Structured API Execution

Spark Structured API execution can be split up into 3 high level steps:

The syntax of the code is checked (common for any code)
If the code is found to be valid, Spark converts this to a Logical Plan
This Logical plan is then converted to Physical plan. In this process, any optimizations that are possible are applied.
Spark executes this Physical Plan(RDD manipulations) on the cluster

The first step does not just apply to Spark but to all types of programs. Python checks for syntax of the code written, and fails the job if there is any violation of syntax. The second step is what I would describe as Spark-specific. In this step, a sequence of three types of Logical plans are created, with the most optimal one at the end. Logical plans are abstract, with no clarity on low-level execution details. We could imagine it to be similar to a flow chart that gives a high-level idea about how operations are to be performed and in what order. As the high-level is a good start, a detailed plan is required to actually do the job in a most efficient way. So for that reason spark converts this high level logical plan to a low-level physical plan, which has detailed information. For instance, the physical plan will clearly spell out where a particular task is to be performed in the cluster. Once this low-level plan is ready, Spark executes the job on the cluster. In the following sections, Logical and Physical plans are explained in depth. All these plans are created for each Spark Job.

Logical Plan:

The initial step of execution is meant to convert the user code to a logical plan(unresolved). The logical plan represents a set of abstract transformations without any reference of executors or drivers or any low level details. At the end of this first step the user's code will be converted to the most optimal logical plan. The formulation of an optimized logical plan involves a series of steps. As the first step in the journey,the driver generates an unresolved logical plan,after performing syntax checks. This plan is called an unresolved logical plan because the tables, columns and functions referenced in the code are not verified whether they are valid. In short, the plan is not yet validated.

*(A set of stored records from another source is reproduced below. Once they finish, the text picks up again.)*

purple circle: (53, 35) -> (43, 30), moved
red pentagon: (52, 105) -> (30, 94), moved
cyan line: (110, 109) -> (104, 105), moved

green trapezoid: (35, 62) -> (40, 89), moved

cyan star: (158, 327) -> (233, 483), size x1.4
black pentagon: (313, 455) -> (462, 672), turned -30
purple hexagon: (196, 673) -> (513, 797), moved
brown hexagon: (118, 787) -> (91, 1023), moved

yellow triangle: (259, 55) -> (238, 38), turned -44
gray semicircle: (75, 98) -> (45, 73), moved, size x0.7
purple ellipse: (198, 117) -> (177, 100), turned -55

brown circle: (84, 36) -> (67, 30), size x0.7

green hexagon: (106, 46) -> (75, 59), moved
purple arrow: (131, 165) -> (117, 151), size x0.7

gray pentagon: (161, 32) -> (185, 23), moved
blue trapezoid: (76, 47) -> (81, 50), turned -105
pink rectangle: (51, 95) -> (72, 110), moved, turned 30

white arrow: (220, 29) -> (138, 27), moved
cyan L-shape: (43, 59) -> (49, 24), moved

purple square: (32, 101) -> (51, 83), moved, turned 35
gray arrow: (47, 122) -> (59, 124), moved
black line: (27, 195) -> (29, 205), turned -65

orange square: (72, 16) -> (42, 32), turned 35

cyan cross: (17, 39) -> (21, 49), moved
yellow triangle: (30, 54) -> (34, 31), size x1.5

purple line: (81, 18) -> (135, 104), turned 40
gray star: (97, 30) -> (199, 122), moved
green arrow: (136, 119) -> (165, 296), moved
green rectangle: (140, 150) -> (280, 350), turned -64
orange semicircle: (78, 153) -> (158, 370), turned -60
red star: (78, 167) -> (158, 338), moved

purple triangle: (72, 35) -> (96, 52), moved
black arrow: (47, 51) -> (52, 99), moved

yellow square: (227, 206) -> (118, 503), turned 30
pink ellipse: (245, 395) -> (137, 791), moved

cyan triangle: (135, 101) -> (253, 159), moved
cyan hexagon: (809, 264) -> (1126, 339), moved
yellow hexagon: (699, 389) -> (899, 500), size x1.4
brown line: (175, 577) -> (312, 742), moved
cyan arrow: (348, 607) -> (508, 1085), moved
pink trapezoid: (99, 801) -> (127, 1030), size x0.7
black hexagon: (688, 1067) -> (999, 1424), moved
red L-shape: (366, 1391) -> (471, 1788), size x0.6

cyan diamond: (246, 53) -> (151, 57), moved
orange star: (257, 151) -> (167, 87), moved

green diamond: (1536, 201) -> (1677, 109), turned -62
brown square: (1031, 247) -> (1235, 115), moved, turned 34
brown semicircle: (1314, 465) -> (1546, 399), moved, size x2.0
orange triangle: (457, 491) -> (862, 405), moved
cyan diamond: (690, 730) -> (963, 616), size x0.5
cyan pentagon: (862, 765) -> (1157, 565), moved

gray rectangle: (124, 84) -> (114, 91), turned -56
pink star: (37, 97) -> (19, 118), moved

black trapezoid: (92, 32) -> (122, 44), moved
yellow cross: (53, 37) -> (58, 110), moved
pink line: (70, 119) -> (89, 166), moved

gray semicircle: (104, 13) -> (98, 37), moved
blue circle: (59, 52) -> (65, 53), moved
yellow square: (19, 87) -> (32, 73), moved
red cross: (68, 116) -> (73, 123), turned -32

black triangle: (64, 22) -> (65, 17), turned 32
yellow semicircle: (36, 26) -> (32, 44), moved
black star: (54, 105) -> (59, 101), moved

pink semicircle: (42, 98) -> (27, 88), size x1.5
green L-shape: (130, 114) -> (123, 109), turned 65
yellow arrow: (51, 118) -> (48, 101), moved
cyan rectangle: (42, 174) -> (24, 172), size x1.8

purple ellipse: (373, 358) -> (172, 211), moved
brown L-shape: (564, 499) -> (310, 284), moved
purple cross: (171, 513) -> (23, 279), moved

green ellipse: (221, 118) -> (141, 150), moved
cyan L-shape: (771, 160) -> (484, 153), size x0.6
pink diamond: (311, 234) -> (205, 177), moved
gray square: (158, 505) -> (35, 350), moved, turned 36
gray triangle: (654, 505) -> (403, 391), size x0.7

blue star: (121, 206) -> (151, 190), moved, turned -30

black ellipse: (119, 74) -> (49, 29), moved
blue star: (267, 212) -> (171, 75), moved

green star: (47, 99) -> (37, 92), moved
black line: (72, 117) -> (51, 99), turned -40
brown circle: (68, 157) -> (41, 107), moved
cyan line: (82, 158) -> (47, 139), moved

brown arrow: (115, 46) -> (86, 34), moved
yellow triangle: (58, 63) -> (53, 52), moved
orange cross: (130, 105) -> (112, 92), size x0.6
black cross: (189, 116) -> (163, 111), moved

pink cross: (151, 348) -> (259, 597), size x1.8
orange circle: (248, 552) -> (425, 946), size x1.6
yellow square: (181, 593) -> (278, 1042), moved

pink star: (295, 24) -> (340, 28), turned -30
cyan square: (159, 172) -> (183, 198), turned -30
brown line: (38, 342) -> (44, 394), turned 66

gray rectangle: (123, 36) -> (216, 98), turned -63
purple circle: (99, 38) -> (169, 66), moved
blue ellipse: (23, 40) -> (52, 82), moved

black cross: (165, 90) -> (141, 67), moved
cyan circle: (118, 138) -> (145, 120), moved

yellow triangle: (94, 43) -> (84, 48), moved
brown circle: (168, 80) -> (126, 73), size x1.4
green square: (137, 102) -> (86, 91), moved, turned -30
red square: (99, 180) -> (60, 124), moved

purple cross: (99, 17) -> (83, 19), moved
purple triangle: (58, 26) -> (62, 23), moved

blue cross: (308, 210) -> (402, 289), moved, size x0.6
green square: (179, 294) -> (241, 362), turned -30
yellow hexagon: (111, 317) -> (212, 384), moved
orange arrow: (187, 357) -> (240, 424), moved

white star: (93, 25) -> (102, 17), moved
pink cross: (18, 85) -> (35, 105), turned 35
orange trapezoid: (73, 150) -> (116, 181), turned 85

Once the Unresolved Logical Plan is generated, the next step is to analyze the referenced tables, columns and functions. This step in the entire execution is called the Analysis. This analysis involves validation of the aforementioned entities with Spark's Catalog, the metadata store. This analysis is performed by a component called Analyzer. The Unresolved Logical Plan might get rejected if any of the entities referenced are not valid, due to which the job is failed. If the analyzer is able to verify, it emits a Resolved Logical Plan.

The Resolved Logical Plan is passed through a component called Catalyst Optimizer. Catalyst Optimizer is a programmatic optimizer built based on functional programming constructs in scala. The optimizer’s purpose, as the name suggests, is to optimize the logical plan. The catalyst optimizer creates an Optimized Logical Plan from the Resolved Logical Plan. This phase of execution is called Logical Optimization.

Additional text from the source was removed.